Vietnamese Issues, Experiences Canned in Phnom Penh Exhibit

Juice drink cans depicted in paintings by Vietnamese artist Bui Cong Khanh are not available at stalls across the region. And instead of juice, the cans contain concepts and social issues.

“Sleep Juice,” “City Juice,” “Folklore Juice,” and “Cyclo Juice” are among eight colorful oil paintings, which are on display at jGallery in Phnom Penh until August 28.

Mr Khanh says that the series points to a modern expectation that life’s experiences can be as cheaply and easily bought as cans of juice.

“People who have money think they can buy anything, but some things like these [labeled on the cans] you cannot just buy and drink,” Mr Khanh said during an interview.

For example some people believe expensive religious offerings secure wellbeing while others spend money on beer girls thinking they can buy love, Mr Khanh said.

“I take something you cannot buy and put it on the can,” Mr Khanh said.

Somewhat ironically the “Juice” paintings are for sale priced at $2,500.

On display in Ho Chi Minh City, “Juice Power” shows a Vietnamese stereo system through which the government in the past blasted propaganda and which still give public information to some areas such as Hanoi, Mr Khanh said.
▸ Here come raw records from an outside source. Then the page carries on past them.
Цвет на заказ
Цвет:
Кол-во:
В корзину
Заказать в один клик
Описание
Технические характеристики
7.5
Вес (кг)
Working in Vietnam, Mr Khanh said he is not restricted in what he paints and that official licenses to display artworks from the cultural house are now easier to get.
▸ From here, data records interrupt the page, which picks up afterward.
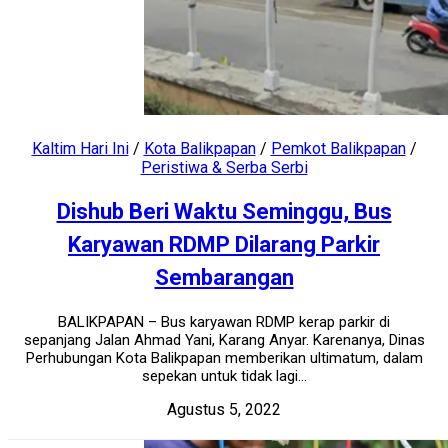
Kaltim Hari Ini
/
Kota Balikpapan
/
Pemkot Balikpapan
/
Peristiwa & Serba Serbi
Dishub Beri Waktu Seminggu, Bus
Karyawan RDMP Dilarang Parkir
Sembarangan
BALIKPAPAN – Bus karyawan RDMP kerap parkir di
sepanjang Jalan Ahmad Yani, Karang Anyar. Karenanya, Dinas
Perhubungan Kota Balikpapan memberikan ultimatum, dalam
sepekan untuk tidak lagi...
Agustus 5, 2022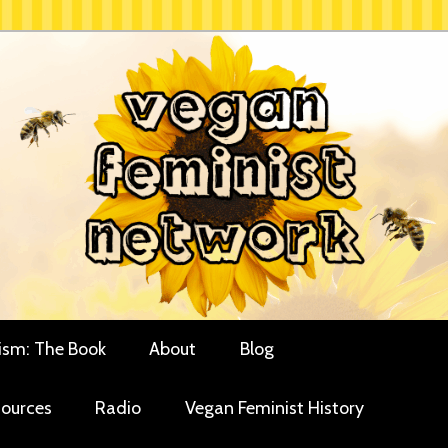
rces for vegan women and their allies
minist Network
ism: The Book
About
Blog
ources
Radio
Vegan Feminist History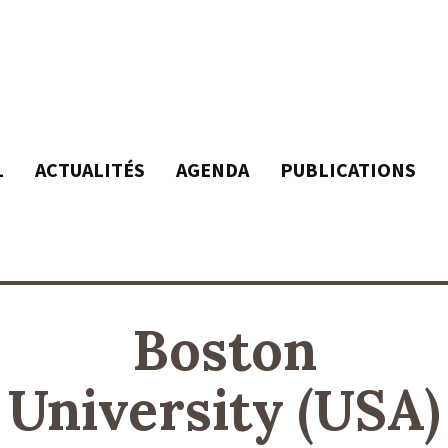
L
ACTUALITÉS
AGENDA
PUBLICATIONS
Boston
University (USA)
JGallery owner Dana Langlois said that to her knowledge it is the second exhibition by a Vietnamese artist in the capital in ten years.

“[I]t is a pre-cursor to a new market dynamic which will place Cambodia in the regional context and allow artists to move through borders,” Ms Langlois said.

Mr Khanh collaborated with Cambodian artists Pich Sopheap and Leang Seckhon for an exhibition at JavaCafe in 2006.

At the opening Mr Khanh performed “Dollar Man” sticking copies of $100 dollar bills over his face and photographs of the act by Bui The Trung Nam are on display this month.

People come out of poverty to become obsessed with money until it blinds them, Mr Khanh commented. “They are now rich but do not care about anything else. Money covers their point of view,” Mr Khanh said.